Ramdam est l’abréviation (d’origine maghrébine) de « ramadan », de l’arabe ramadân, « neuvième mois de l’année de l’hégire », mois pendant lequel les musulmans ne doivent ni manger, ni boire, ni fumer, ni avoir de relations sexuelles, entre le lever et le coucher du soleil. Le mot apparaît dès 1703 dans Observations curieuses sur le voyage dans le Levant par Fermanel, Fauvel, Baudoin et Stochove : « Il y en a un [jeûne] général et réglé qui dure toute une Lune, et l’appellent Ramadan ou Ramazan, du nom du mois où il échoit, qui est le dixième [sic] de leurs mois, et la raison pour laquelle il ont plutôt choisi ce mois que les autres, est qu’ils disent qu’en ce mois-là Dieu mit l’Alcoran entre les mains de Mahomet, et lui conféra cette loi-ci pleine de grâces, qui doit, suivant leurs sentiments, sauver tout le monde. »

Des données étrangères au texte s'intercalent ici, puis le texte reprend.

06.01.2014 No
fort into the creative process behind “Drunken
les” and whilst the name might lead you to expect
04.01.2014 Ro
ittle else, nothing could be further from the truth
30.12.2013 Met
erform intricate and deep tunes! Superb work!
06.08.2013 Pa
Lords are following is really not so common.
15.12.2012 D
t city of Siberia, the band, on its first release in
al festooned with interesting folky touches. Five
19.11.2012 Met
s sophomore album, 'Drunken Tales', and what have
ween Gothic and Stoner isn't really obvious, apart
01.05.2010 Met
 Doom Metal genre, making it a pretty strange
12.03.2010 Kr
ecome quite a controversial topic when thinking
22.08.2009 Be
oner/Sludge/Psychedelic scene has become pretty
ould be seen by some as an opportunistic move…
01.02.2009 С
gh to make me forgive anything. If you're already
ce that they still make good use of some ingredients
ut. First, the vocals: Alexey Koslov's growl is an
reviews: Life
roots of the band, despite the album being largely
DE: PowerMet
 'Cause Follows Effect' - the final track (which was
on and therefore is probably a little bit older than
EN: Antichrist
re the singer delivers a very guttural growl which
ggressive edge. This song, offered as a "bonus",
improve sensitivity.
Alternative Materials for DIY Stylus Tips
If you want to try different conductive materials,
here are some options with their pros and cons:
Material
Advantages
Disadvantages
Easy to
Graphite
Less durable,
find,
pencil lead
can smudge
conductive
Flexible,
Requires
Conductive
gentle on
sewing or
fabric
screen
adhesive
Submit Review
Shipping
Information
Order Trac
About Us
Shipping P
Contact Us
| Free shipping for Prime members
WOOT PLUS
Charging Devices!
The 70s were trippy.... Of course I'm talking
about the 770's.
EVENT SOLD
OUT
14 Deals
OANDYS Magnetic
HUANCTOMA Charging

Dans les années 1890, faire ramdam a signifié « jeûner » chez les soldats d’Afrique puis, faire du ramadam a pris son sens actuel (depuis 1896) par allusion à la liesse et au tapage nocturnes qui, chez les musulmans, sont supposés suivre les journées d’abstinence. Exemple lexical d’islamophobie ?

COMPORTEMENTS

Faire marcher son monde à la baguette

C’est ce que ma grand-mère maternelle disait de ma grand-mère paternelle qu’elle traitait aussi parfois de « Marie-j’ordonne ».

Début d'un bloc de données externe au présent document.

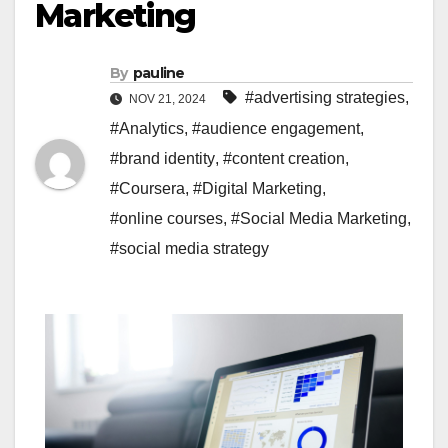
Marketing
By
pauline
#advertising strategies
,
NOV 21, 2024
#Analytics
,
#audience engagement
,
#brand identity
,
#content creation
,
#Coursera
,
#Digital Marketing
,
#online courses
,
#Social Media Marketing
,
#social media strategy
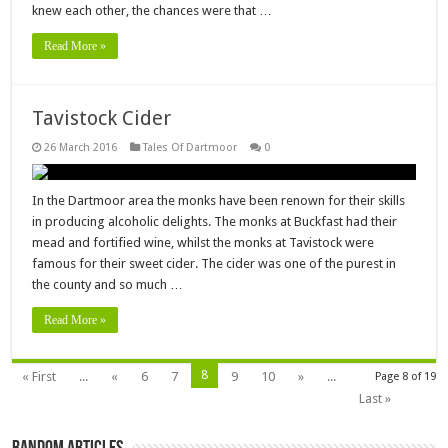
knew each other, the chances were that …
Read More »
Tavistock Cider
26 March 2016
Tales Of Dartmoor
0
In the Dartmoor area the monks have been renown for their skills
in producing alcoholic delights. The monks at Buckfast had their
mead and fortified wine, whilst the monks at Tavistock were
famous for their sweet cider. The cider was one of the purest in
the county and so much …
Read More »
8
« First
...
«
6
7
9
10
»
...
Page 8 of 19
Last »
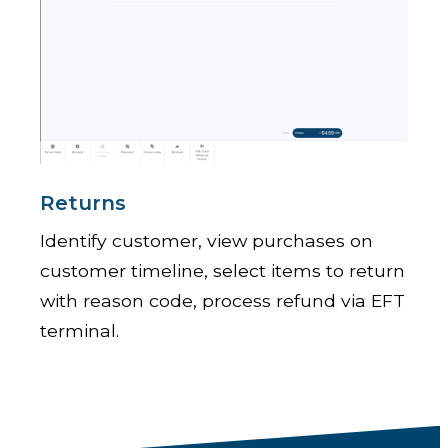
Returns
Identify customer, view purchases on
customer timeline, select items to return
with reason code, process refund via EFT
terminal.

À quelle baguette l’expression fait-elle allusion ? Pas à celle du chef d’orchestre ni à celle du tambour, encore à moins celle, magique, du prestidigitateur, mais incontestablement, à celle que le maître utilisait pour punir ses élèves, ou avec laquelle une autre espèce de maître frappait ses esclaves, bref, une férule. L’expression n’est plus que figurée. Le Roux (1735) répertorie deux expressions antérieures, aujourd’hui inusitées : commander à baguette (« prendre une autorité de maître, commander avec orgueil et haut la main, d’un ton de voix fier et arrogant, et ordonner absolument en souverain ») et servir à baguette (« servir avec soumission, le chapeau bas et avec respect, ramper et se soumettre comme un esclave »). Faire marcher son monde à la baguette équivaut à la première.

Faire la bamboula

Quand les lendemains de fêtes nous nous plaignions d’être fatigués, grand-mère nous clouait gentiment le bec d’un « voilà ce que c’est que de faire la bamboula ! », bamboula étant parfois remplacé par « nouba ». Nous sentions bien qu’il y a avait de l’Afrique là-dessous… en effet !

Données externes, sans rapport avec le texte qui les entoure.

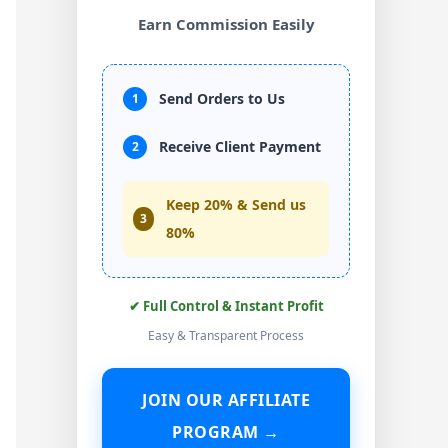
Earn Commission Easily
Send Orders to Us
1
Receive Client Payment
2
Keep 20% & Send us
3
80%
✔ Full Control & Instant Profit
Easy & Transparent Process
JOIN OUR AFFILIATE
PROGRAM →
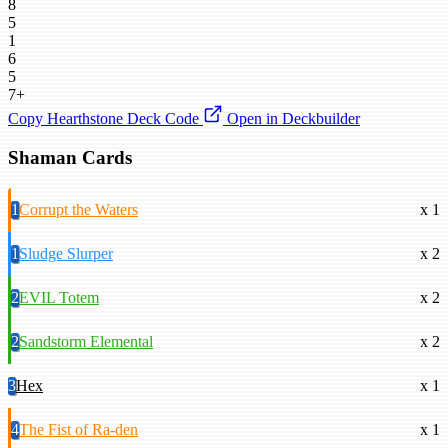
8
5
1
6
5
7+
Copy Hearthstone Deck Code
Open in Deckbuilder
Shaman Cards
1
Corrupt the Waters
x 1
1
Sludge Slurper
x 2
2
EVIL Totem
x 2
2
Sandstorm Elemental
x 2
3
Hex
x 1
4
The Fist of Ra-den
x 1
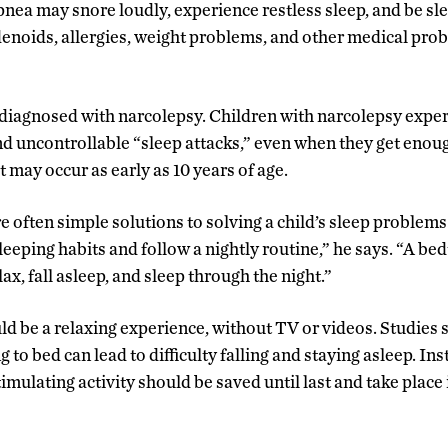
pnea may snore loudly, experience restless sleep, and be sle
denoids, allergies, weight problems, and other medical pr
diagnosed with narcolepsy. Children with narcolepsy expe
 uncontrollable “sleep attacks,” even when they get enough 
t may occur as early as 10 years of age.
e often simple solutions to solving a child’s sleep problem
eeping habits and follow a nightly routine,” he says. “A bed
elax, fall asleep, and sleep through the night.”
d be a relaxing experience, without TV or videos. Studies
g to bed can lead to difficulty falling and staying asleep. In
imulating activity should be saved until last and take place i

Une bamboula, c’est d’abord un tambour africain, appelé bombalon au XVIIe siècle. Parlant des habitants d’une île de Guinée, Michel Jajolet de La Courbe nous dit : « Ils ont certain instrument fait de bois et fort grand, appelé bombalon qui, étant frappé avec un bâton, s’entend à ce qu’on prétend de plus de quatre lieues » (Premier voyage du sieur de La Courbe fait à la coste d’Afrique en 1685). Le Père Labat, explorateur et missionnaire (1663–1738) parle, lui, de baboula.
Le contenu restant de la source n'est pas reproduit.